And just like every other traditional apple farmer, I spent a fortune on fertilizer and pesticide – every 10 days and also after every rain. Yet I still had wormy, scabby apples, just like every other farmer around me.
Asian Pears – grown in a food forest, without pesticide or fertilizer
Little did I know then that the grass in between the trees sucked up the same nutrients that the apple trees needed. And little did I know then that the pesticide I was using was actually making my apples a bigger target for the pests I was trying to get rid of. That is because the predator bugs that would have taken care of the pests, were dying from the pesticide faster than the pests!
Aside from having been a farmer, I have also been a “survivalist” and a “prepper” — long before they coined the terms.

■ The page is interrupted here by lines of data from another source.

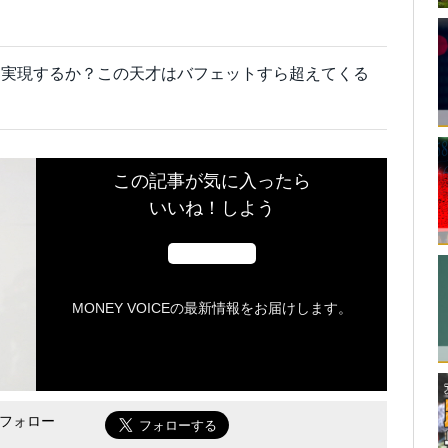
を実現するか？この天才はバフェットすら超えてくる
この記事が気に入ったら
いいね！しよう
MONEY VOICEの最新情報をお届けします。
をフォロー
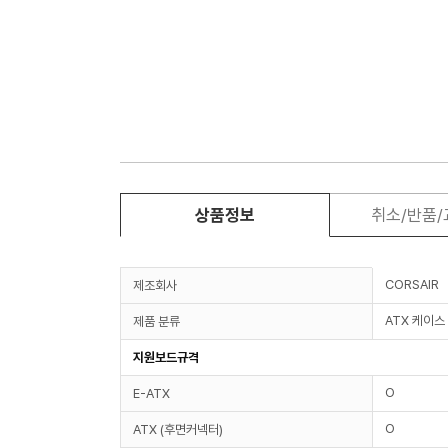
상품정보
취소/반품
CORSAIR
제조회사
ATX 케이스
제품 분류
지원보드규격
O
E-ATX
O
ATX (후면커넥터)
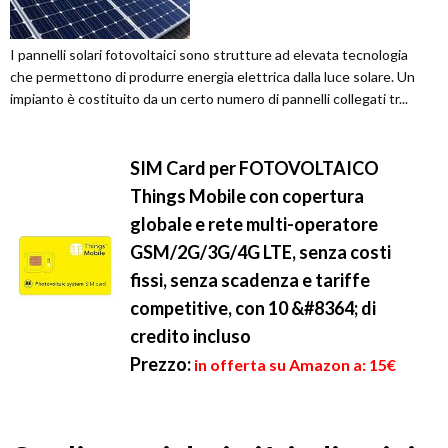
I pannelli solari fotovoltaici sono strutture ad elevata tecnologia
che permettono di produrre energia elettrica dalla luce solare. Un
impianto è costituito da un certo numero di pannelli collegati tr...
SIM Card per FOTOVOLTAICO
Things Mobile con copertura
globale e rete multi-operatore
GSM/2G/3G/4G LTE, senza costi
fissi, senza scadenza e tariffe
competitive, con 10 &#8364; di
credito incluso
Prezzo:
in offerta su Amazon a: 15€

Living for years in New Hampshire as I did, I learned how to prepare for and survive hard winters, where on any given day, a blizzard or ice storm could leave you without power for a week at a time. When that happens, you learn the importance of knowing how to heat and cook with wood, the importance of keeping plenty of storage food on hand, and the fundamentals of surviving the elements without power.
On the flip side, I also lived for years in Florida in the hurricane, tropical storm and lightning capital of the world. There, when the power is out, instead of freezing temperatures, you find yourself coping with 90+ degree heat and 90% humidity. And without power, computers, TV, refrigeration and air conditioning, life can be tough.
Aftermath of Hurricane Sandy (AP Photo)
Living through the aftermath of storms, with home damage, down trees, blocked roads, closed stores, empty gas stations, and the inability to use credit or debit cards at stores, makes you realize that you have to be prepared, and that you have to be self-reliant- because no one is coming to save little old you, when everyone is in the same boat.
Consequently, you learn to prepare by having adequate food storage, alternate means of cooking, cleaning, backup power, home protection, and ways to “light up the night”.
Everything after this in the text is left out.